*AVAILABLE DATA:*
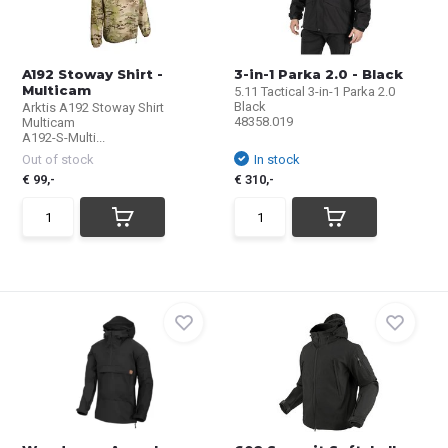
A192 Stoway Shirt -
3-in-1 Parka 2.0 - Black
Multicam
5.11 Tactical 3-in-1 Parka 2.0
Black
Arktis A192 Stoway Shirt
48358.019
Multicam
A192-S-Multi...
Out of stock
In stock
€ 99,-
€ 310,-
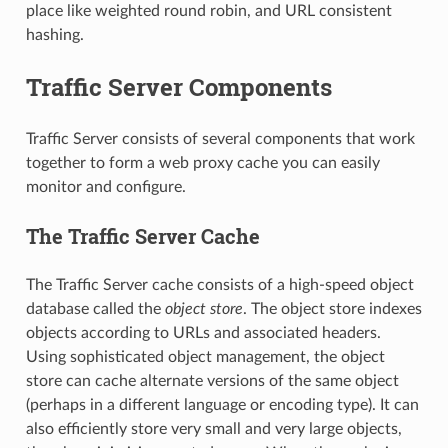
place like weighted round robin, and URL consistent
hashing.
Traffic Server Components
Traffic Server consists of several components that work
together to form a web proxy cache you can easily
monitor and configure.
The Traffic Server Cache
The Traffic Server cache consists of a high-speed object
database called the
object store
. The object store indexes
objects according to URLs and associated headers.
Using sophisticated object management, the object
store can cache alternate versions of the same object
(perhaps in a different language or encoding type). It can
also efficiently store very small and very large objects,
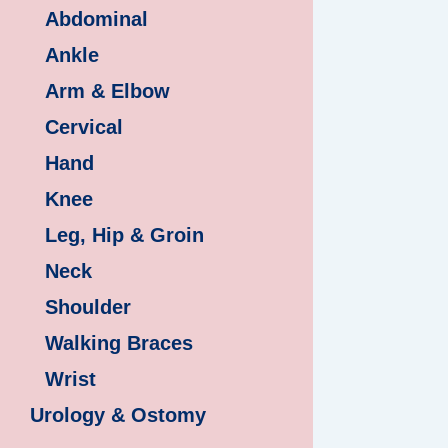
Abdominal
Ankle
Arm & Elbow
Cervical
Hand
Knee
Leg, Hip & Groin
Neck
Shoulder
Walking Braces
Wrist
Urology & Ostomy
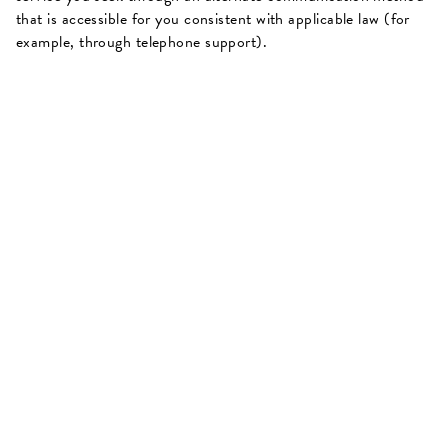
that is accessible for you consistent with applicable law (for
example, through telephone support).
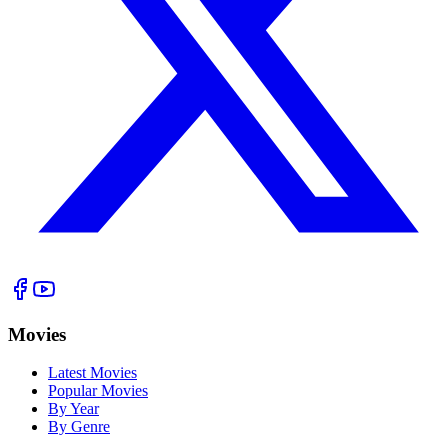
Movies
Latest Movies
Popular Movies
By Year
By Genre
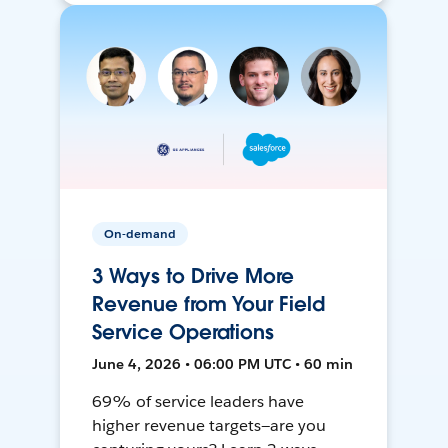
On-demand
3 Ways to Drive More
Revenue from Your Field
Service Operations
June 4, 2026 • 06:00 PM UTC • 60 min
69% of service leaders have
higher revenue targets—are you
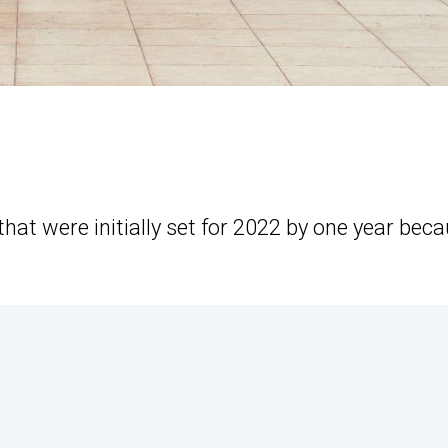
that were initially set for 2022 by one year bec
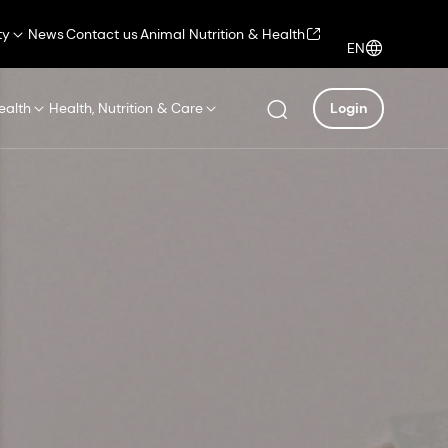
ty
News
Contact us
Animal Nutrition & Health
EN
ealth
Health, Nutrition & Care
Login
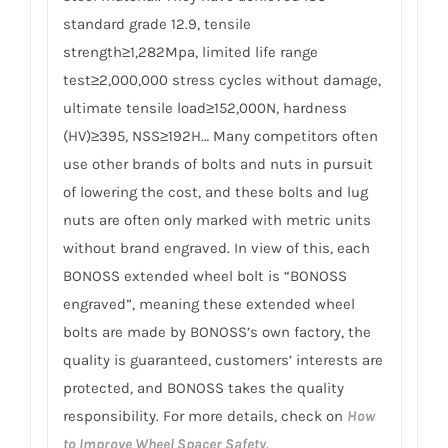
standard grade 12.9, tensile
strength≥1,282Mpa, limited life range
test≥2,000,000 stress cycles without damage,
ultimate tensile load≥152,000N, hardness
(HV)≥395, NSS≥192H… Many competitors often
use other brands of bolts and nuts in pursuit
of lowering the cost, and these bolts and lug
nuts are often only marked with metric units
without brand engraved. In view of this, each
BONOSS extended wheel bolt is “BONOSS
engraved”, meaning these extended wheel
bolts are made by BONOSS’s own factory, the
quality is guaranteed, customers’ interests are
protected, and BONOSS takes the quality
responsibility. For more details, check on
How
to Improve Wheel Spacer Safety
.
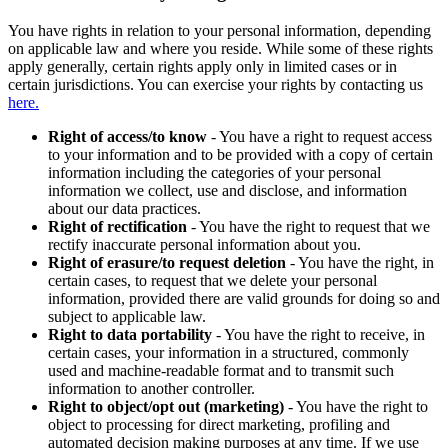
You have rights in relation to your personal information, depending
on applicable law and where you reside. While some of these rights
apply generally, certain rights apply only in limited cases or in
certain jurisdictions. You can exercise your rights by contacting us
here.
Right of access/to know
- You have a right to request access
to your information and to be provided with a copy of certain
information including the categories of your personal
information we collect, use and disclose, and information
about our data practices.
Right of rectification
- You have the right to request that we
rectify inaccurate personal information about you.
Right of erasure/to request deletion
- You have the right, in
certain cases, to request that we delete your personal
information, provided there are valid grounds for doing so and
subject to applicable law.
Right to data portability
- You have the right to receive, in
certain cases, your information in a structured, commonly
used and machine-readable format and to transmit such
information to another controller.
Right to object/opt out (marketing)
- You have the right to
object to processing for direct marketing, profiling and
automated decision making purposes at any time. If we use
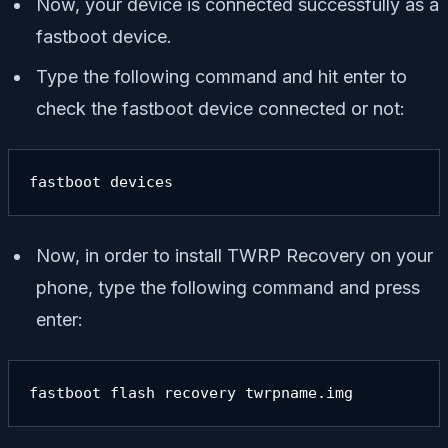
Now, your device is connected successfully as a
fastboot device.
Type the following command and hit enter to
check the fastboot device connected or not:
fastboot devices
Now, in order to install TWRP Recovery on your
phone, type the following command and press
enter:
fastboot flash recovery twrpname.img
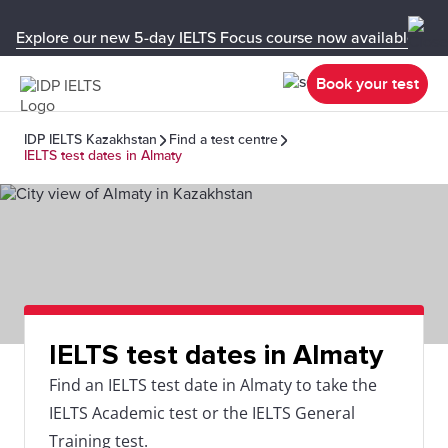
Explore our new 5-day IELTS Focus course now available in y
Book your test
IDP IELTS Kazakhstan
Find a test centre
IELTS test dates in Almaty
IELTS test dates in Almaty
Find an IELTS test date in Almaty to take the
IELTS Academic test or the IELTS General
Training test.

*YOUR ASSIGNMENT:*
Reproduce exactly the lines above that run from the one with "strength≥1,282Mpa, limited life range" to the one with "certain cases, to", both included, leaving pictures out.

*EXPECTED ANSWER:*
strength≥1,282Mpa, limited life range
test≥2,000,000 stress cycles without damage,
ultimate tensile load≥152,000N, hardness
(HV)≥395, NSS≥192H… Many competitors often
use other brands of bolts and nuts in pursuit
of lowering the cost, and these bolts and lug
nuts are often only marked with metric units
without brand engraved. In view of this, each
BONOSS extended wheel bolt is “BONOSS
engraved”, meaning these extended wheel
bolts are made by BONOSS’s own factory, the
quality is guaranteed, customers’ interests are
protected, and BONOSS takes the quality
responsibility. For more details, check on
How
to Improve Wheel Spacer Safety
.
You have rights in relation to your personal information, depending
on applicable law and where you reside. While some of these rights
apply generally, certain rights apply only in limited cases or in
certain jurisdictions. You can exercise your rights by contacting us
here.
Right of access/to know
- You have a right to request access
to your information and to be provided with a copy of certain
information including the categories of your personal
information we collect, use and disclose, and information
about our data practices.
Right of rectification
- You have the right to request that we
rectify inaccurate personal information about you.
Right of erasure/to request deletion
- You have the right, in
certain cases, to request that we delete your personal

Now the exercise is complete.